*PROBLEM DESCRIPTION*.
Please report every line in the material below where the word "SlideWright" is found.

── RECORDS SUPPLIED

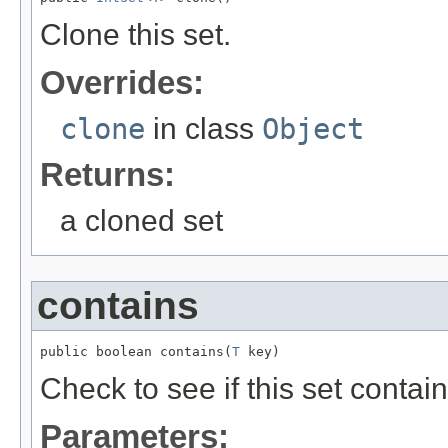
Clone this set.
Overrides:
clone
in class
Object
Returns:
a cloned set
contains
public boolean contains(
T
 key)
Check to see if this set contai
Parameters:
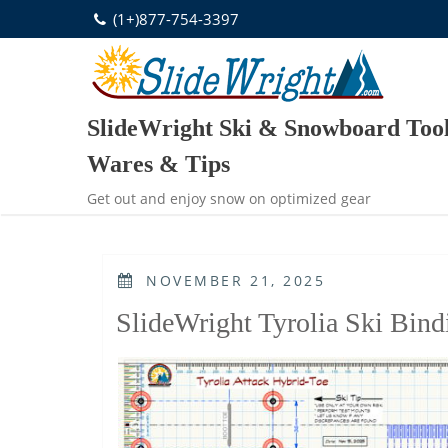
Skip
(1+)877-754-3397
to
content
SlideWright Ski & Snowboard Tool
Wares & Tips
Get out and enjoy snow on optimized gear
POSTED
NOVEMBER 21, 2025
ON
SlideWright Tyrolia Ski Bind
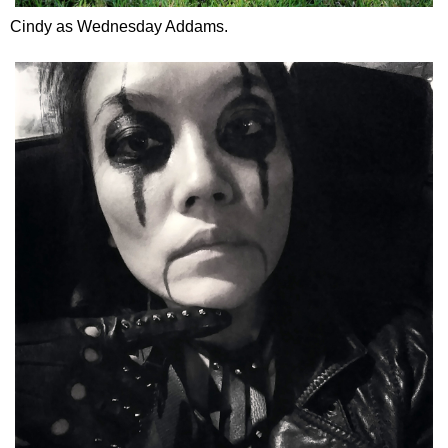
Cindy as Wednesday Addams.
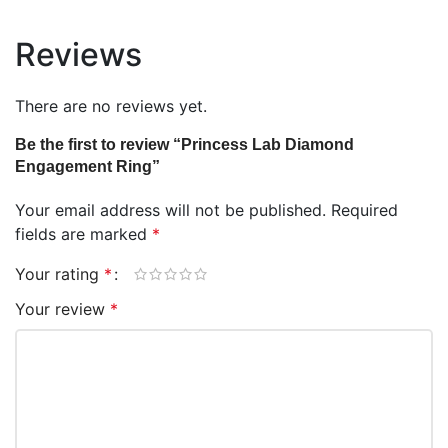
Reviews
There are no reviews yet.
Be the first to review “Princess Lab Diamond
Engagement Ring”
Your email address will not be published.
Required
fields are marked
*
Your rating
*
Your review
*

────

*THE COMPLETED TASK*.
SlideWright Ski & Snowboard Tool
SlideWright Tyrolia Ski Bind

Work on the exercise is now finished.